Food- and water-borne infections are commonly caused by bacteria. Very recently Legionella has been identified by the World Health Organization as the highest health burden of all waterborne pathogens in the European Union. However, the low frequency sampling and the long duration of legionella cultures (up to 10 days) do not allow for prevention of legionella outbreaks. Thus, the development of more efficient water diagnostics for pathogens and faster analyses methods is recognized worldwide. Our group, leveraging the expertise acquired in the molecular testing of food-borne bacteria and in collaboration with Nanoplasmas PC, is realizing a lab-on-a-chip based on colorimetric detection (visual inspection) for ultra-rapid and easy L. pneumophila detection at the point of need.




Funding: State Scholarships Foundation (IKY)
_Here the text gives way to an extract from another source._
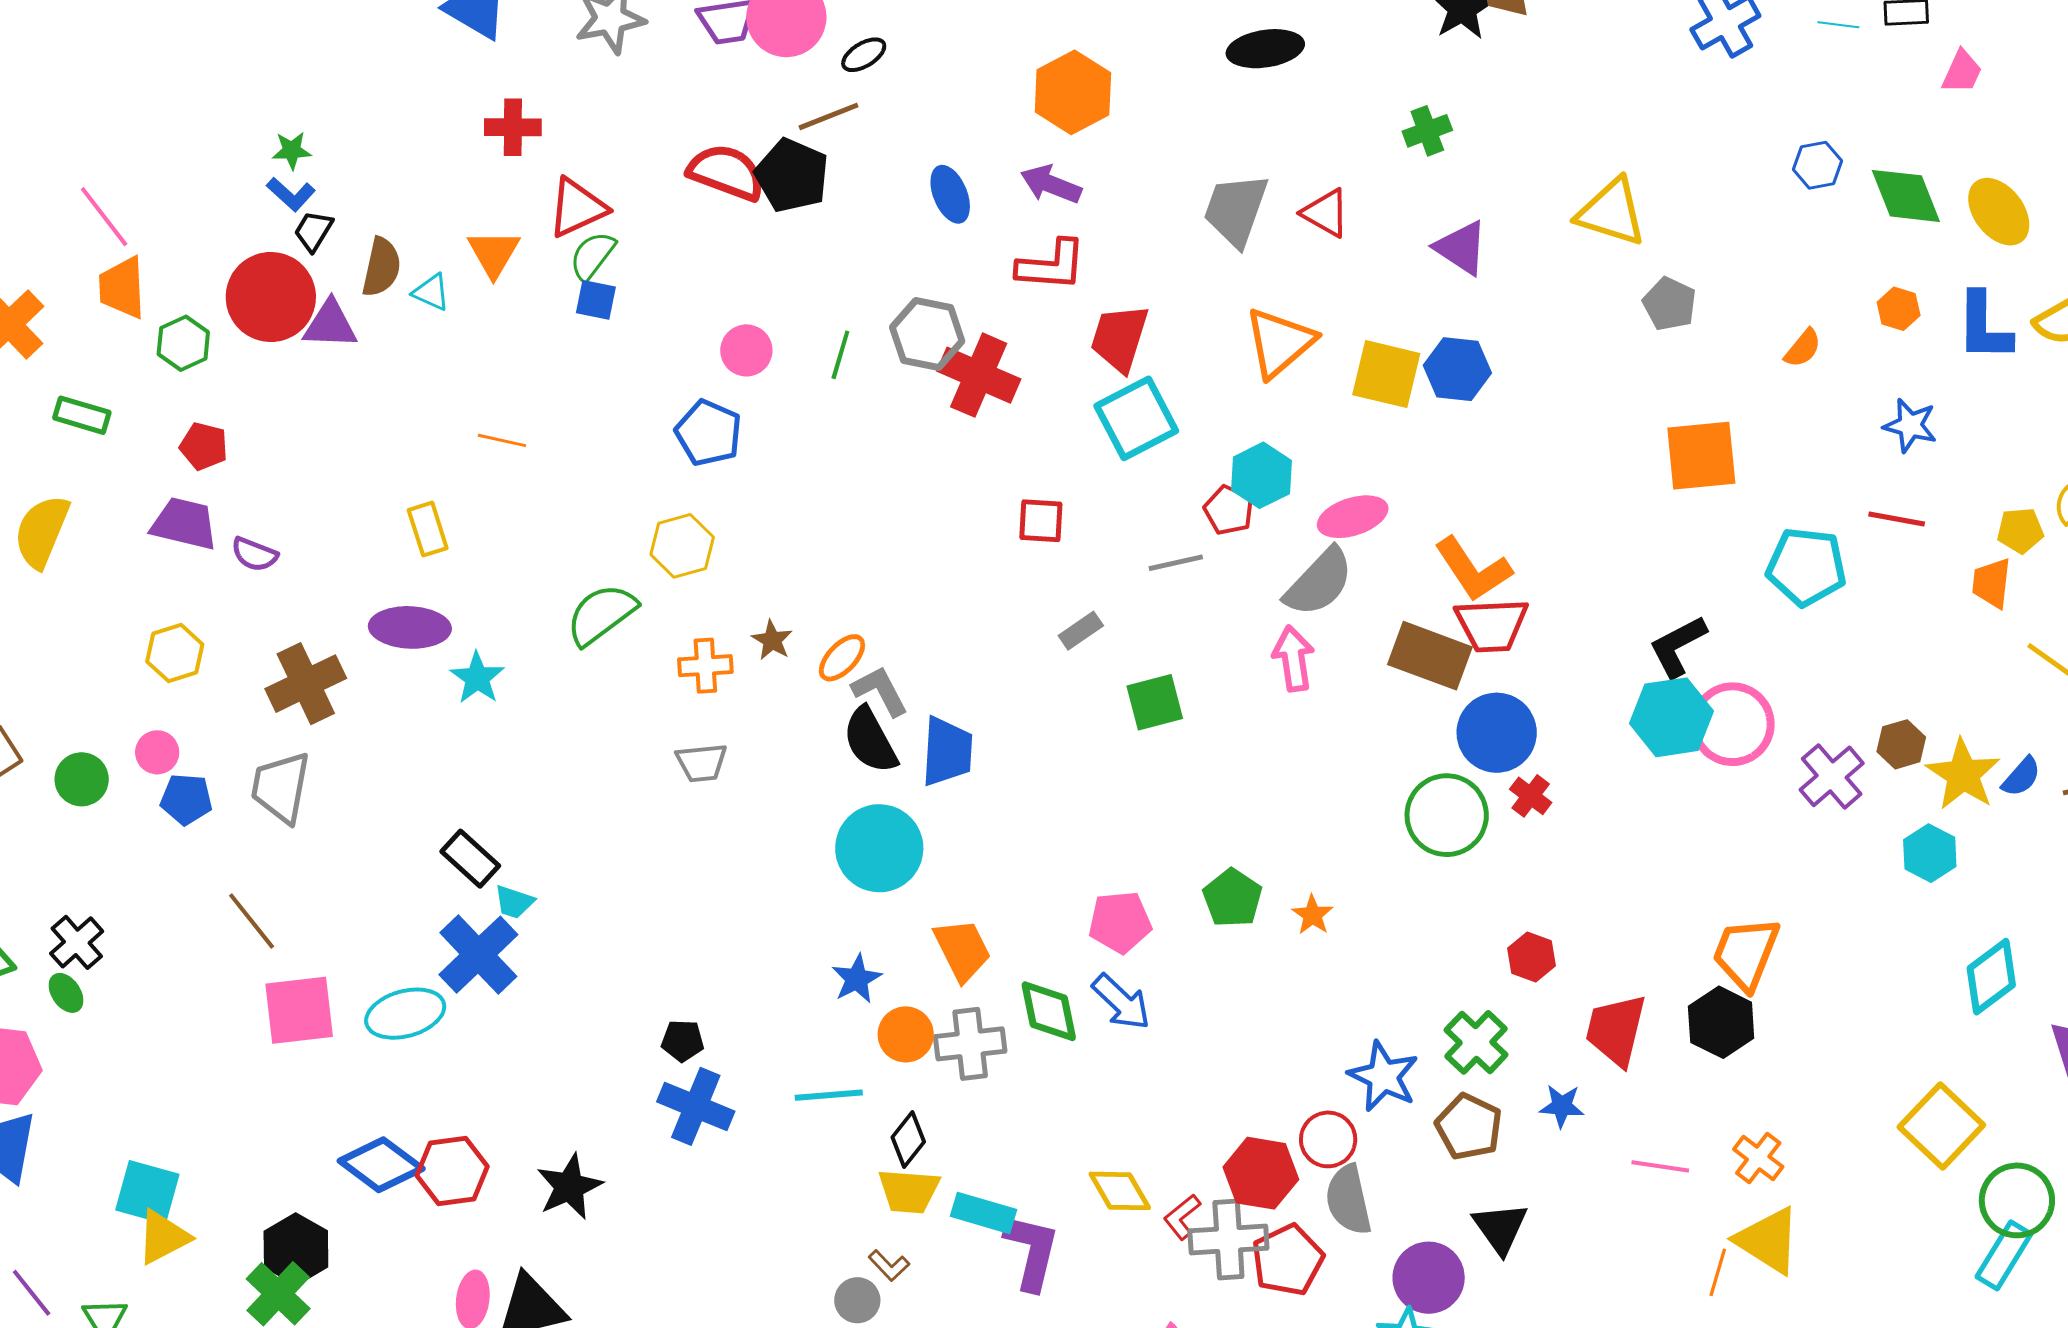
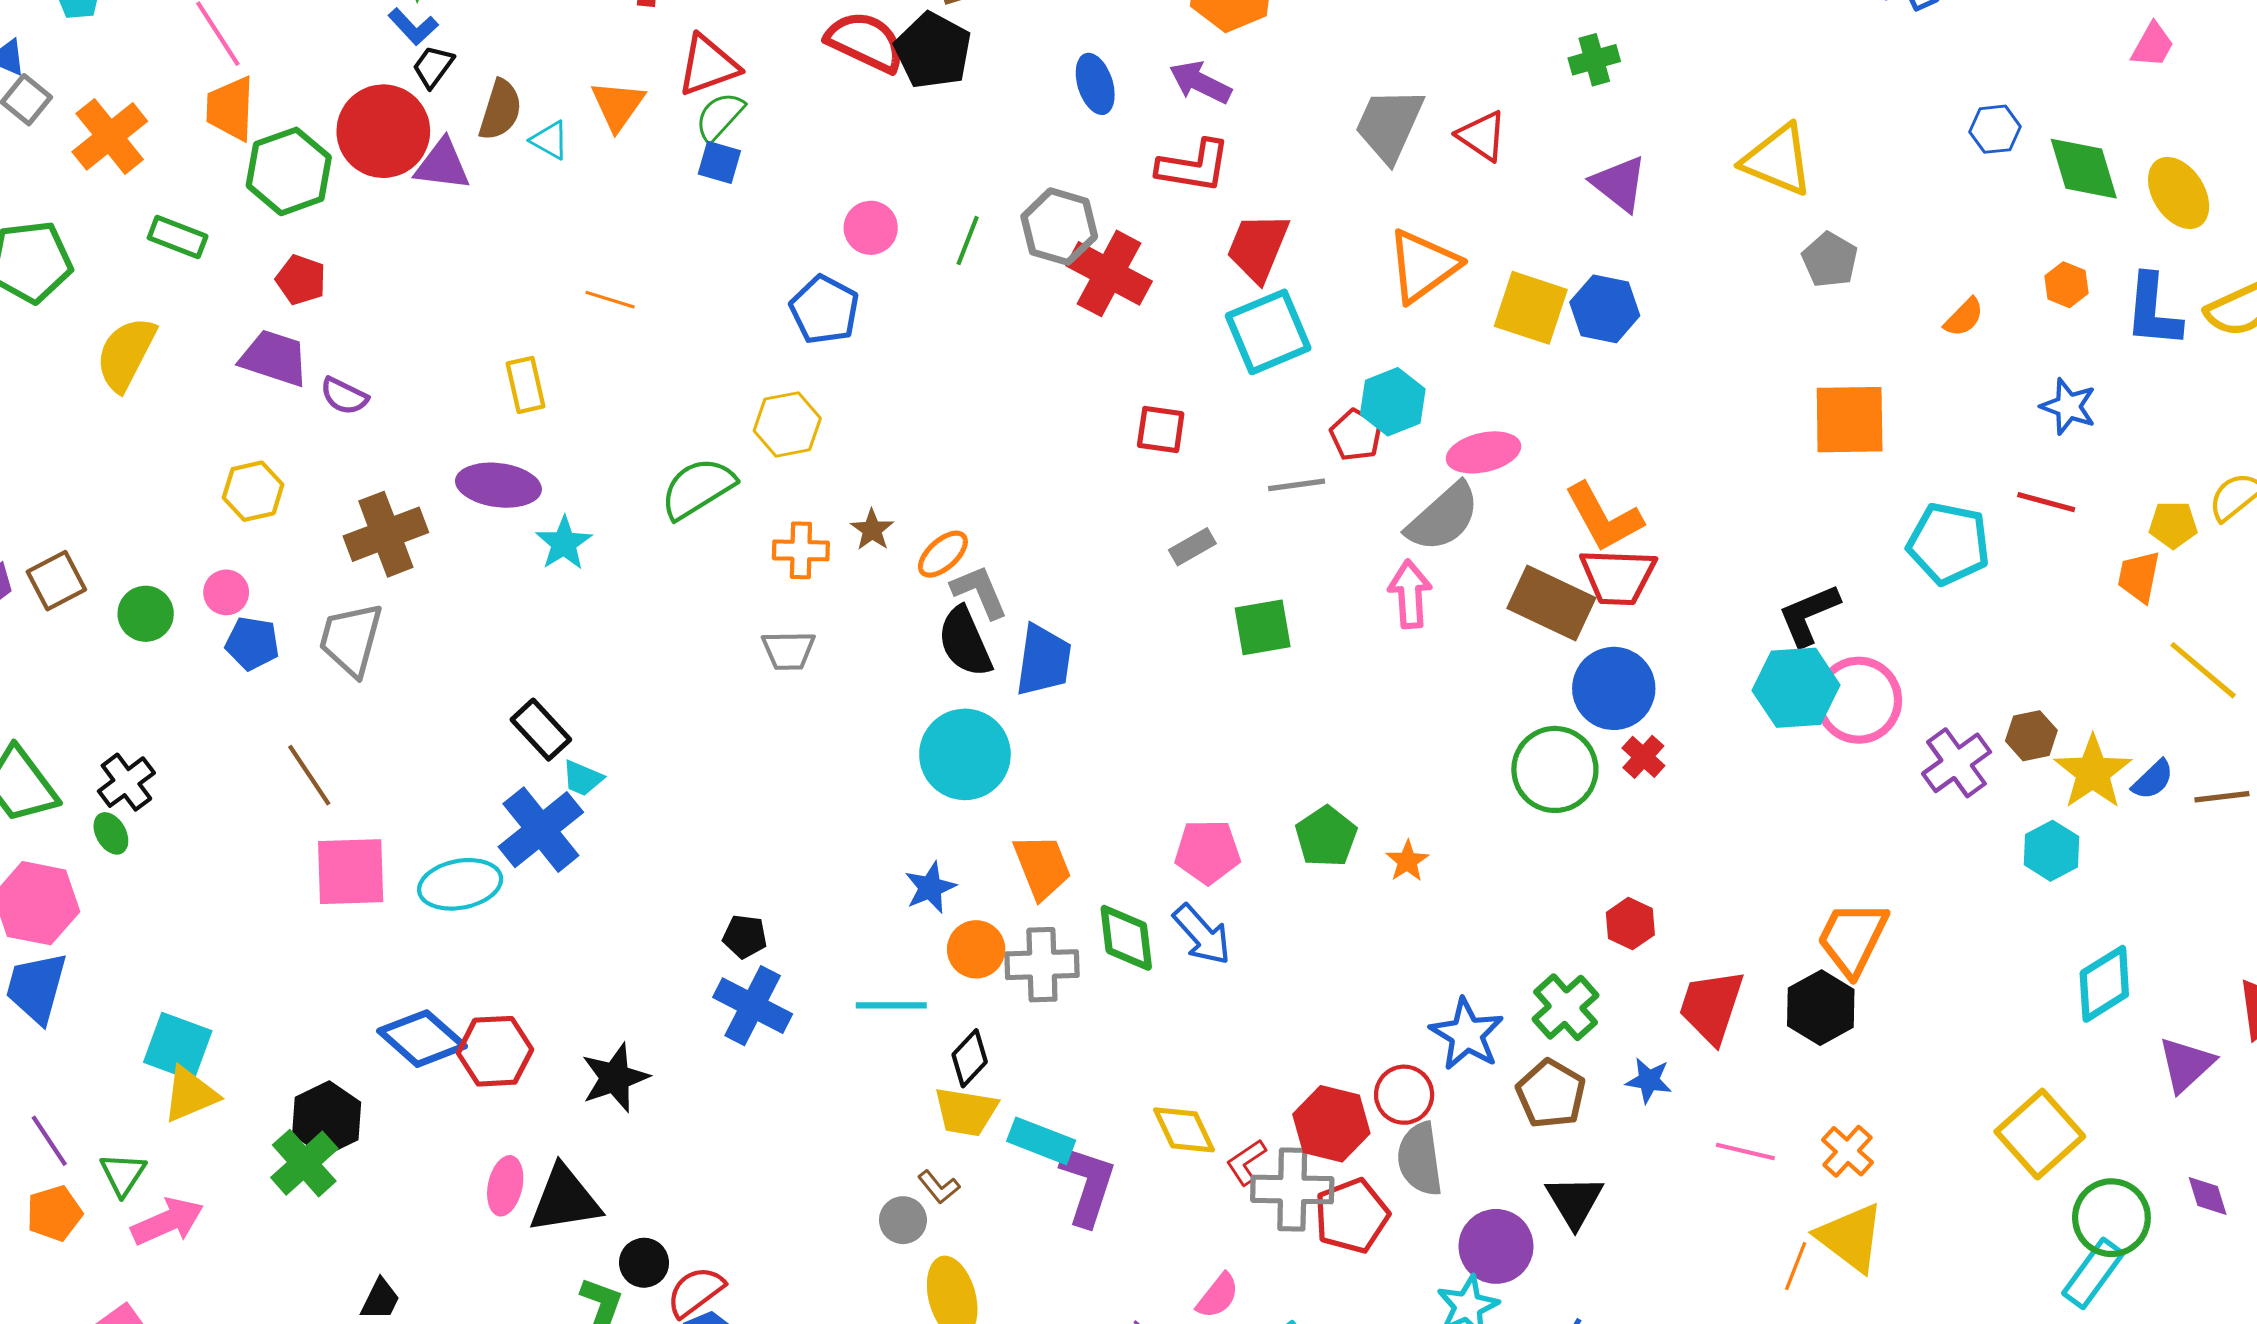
green hexagon: (183, 343) -> (289, 171), size x1.5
Conventional biomedical research models are confined to static cell culture models and animal testing, both of them representing suboptimal preclinical models. Organs-on-chips (OOCs) are novel 3D microfluidic cell culture devices lined with living cells that allow for faithful mimicry of the physiology and function of a vital human organ unit. Currently, we are developing a purely in vitro and scaffold-free bone marrow-on-a-chip, intended for both the generation and sustainment of the hematopoietic niche, to serve as a study platform for the chronic autoimmune disease of systemic lupus erythematosus (SLE, in collaboration with BRFAA, Prof. D. Boumbas).